> [TASK DESCRIPTION] Among the lines of data below, reproduce only those from the one with "Hotel Casarile (MI)" through the one with "ristoranti, trattorie, bed & breakfast.", exactly as they stand, both ends included.

> [EXTRACTED ENTRIES]
::::
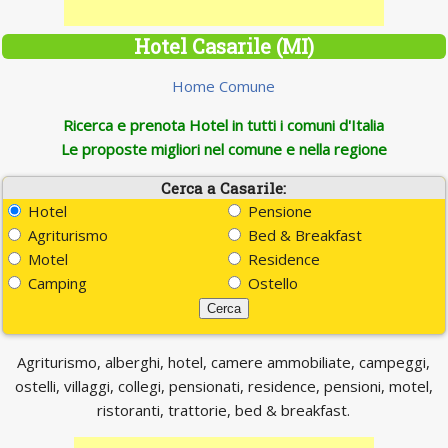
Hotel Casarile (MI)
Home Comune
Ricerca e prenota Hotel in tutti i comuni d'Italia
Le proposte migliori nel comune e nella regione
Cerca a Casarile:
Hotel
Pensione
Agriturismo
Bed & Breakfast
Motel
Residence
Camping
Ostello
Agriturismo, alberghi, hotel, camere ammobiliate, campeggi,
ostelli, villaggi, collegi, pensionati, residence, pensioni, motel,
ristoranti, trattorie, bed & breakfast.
::::
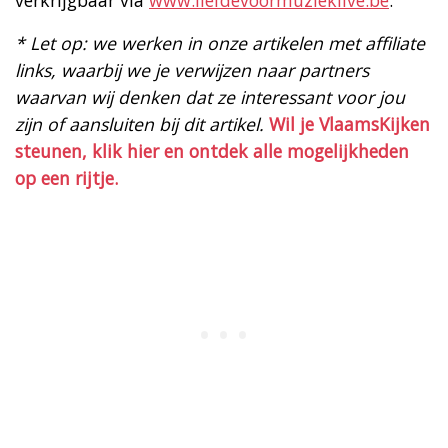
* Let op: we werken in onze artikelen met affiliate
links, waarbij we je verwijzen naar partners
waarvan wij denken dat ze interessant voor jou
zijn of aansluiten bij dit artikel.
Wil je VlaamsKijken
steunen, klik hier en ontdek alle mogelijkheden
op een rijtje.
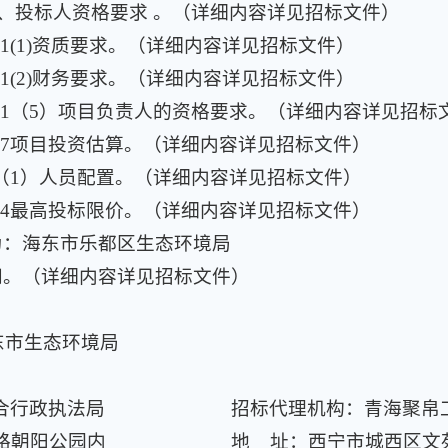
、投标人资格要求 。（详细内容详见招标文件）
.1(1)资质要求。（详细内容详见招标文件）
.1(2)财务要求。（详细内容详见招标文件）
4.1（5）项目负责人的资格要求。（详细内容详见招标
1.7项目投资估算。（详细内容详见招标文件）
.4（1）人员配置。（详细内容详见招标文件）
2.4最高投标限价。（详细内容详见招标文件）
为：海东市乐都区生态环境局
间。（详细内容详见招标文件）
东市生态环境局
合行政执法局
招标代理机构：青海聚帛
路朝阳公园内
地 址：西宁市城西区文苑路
::::
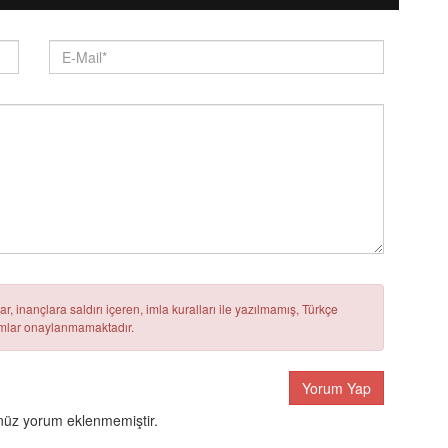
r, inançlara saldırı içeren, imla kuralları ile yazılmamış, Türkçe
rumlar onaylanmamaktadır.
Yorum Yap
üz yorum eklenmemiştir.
::::
> [TASK OUTPUT]
Hotel Casarile (MI)
Home Comune
Ricerca e prenota Hotel in tutti i comuni d'Italia
Le proposte migliori nel comune e nella regione
Cerca a Casarile:
Hotel
Pensione
Agriturismo
Bed & Breakfast
Motel
Residence
Camping
Ostello
Agriturismo, alberghi, hotel, camere ammobiliate, campeggi,
ostelli, villaggi, collegi, pensionati, residence, pensioni, motel,
ristoranti, trattorie, bed & breakfast.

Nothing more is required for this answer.